WORK TO COMPLETE -> Return the tail of the records exactly, starting from the line containing "comunicazione ambientale, come le" and ending with the final line.

WORKING DATA ->
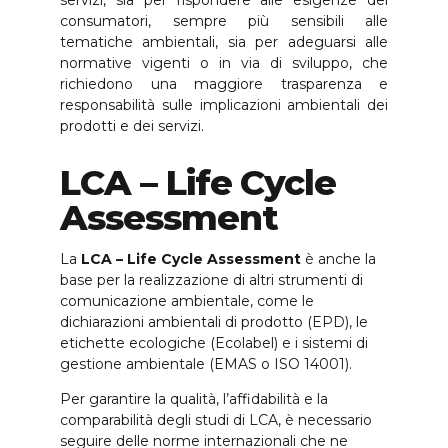
servizi, sia per rispondere alle esigenze dei
consumatori, sempre più sensibili alle
tematiche ambientali, sia per adeguarsi alle
normative vigenti o in via di sviluppo, che
richiedono una maggiore trasparenza e
responsabilità sulle implicazioni ambientali dei
prodotti e dei servizi.
LCA – Life Cycle
Assessment
La
LCA – Life Cycle Assessment
è anche la
base per la realizzazione di altri strumenti di
comunicazione ambientale, come le
dichiarazioni ambientali di prodotto (EPD), le
etichette ecologiche (Ecolabel) e i sistemi di
gestione ambientale (EMAS o ISO 14001).
Per garantire la qualità, l’affidabilità e la
comparabilità degli studi di LCA, è necessario
seguire delle norme internazionali che ne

OUTPUT BELOW ->
comunicazione ambientale, come le
dichiarazioni ambientali di prodotto (EPD), le
etichette ecologiche (Ecolabel) e i sistemi di
gestione ambientale (EMAS o ISO 14001).
Per garantire la qualità, l’affidabilità e la
comparabilità degli studi di LCA, è necessario
seguire delle norme internazionali che ne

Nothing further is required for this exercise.